*** Opening INFORMATION PROVIDED ***
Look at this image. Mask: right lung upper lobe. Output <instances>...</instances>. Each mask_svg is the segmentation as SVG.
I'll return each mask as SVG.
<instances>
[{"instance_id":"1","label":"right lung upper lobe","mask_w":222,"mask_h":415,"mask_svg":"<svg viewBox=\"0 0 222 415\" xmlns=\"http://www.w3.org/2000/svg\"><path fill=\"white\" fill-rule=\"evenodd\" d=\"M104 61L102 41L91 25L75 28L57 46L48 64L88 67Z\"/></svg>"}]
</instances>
*** Closing INFORMATION PROVIDED ***
=== TASK TO COMPLETE ===
The complete material above is to be retyped word for word.

=== WRITTEN SOLUTION ===
Look at this image. Mask: right lung upper lobe. Output <instances>...</instances>. Each mask_svg is the segmentation as SVG.
I'll return each mask as SVG.
<instances>
[{"instance_id":"1","label":"right lung upper lobe","mask_w":222,"mask_h":415,"mask_svg":"<svg viewBox=\"0 0 222 415\" xmlns=\"http://www.w3.org/2000/svg\"><path fill=\"white\" fill-rule=\"evenodd\" d=\"M104 61L102 41L91 25L75 28L57 46L48 64L88 67Z\"/></svg>"}]
</instances>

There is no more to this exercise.